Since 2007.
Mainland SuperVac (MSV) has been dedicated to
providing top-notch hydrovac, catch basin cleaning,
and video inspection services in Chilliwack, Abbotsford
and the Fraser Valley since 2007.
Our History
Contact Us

■ PROBLEM: Each entry must appear in the reply exactly as written.

■ SOLUTION FOR THIS PROBLEM:
Since 2007.
Mainland SuperVac (MSV) has been dedicated to
providing top-notch hydrovac, catch basin cleaning,
and video inspection services in Chilliwack, Abbotsford
and the Fraser Valley since 2007.
Our History
Contact Us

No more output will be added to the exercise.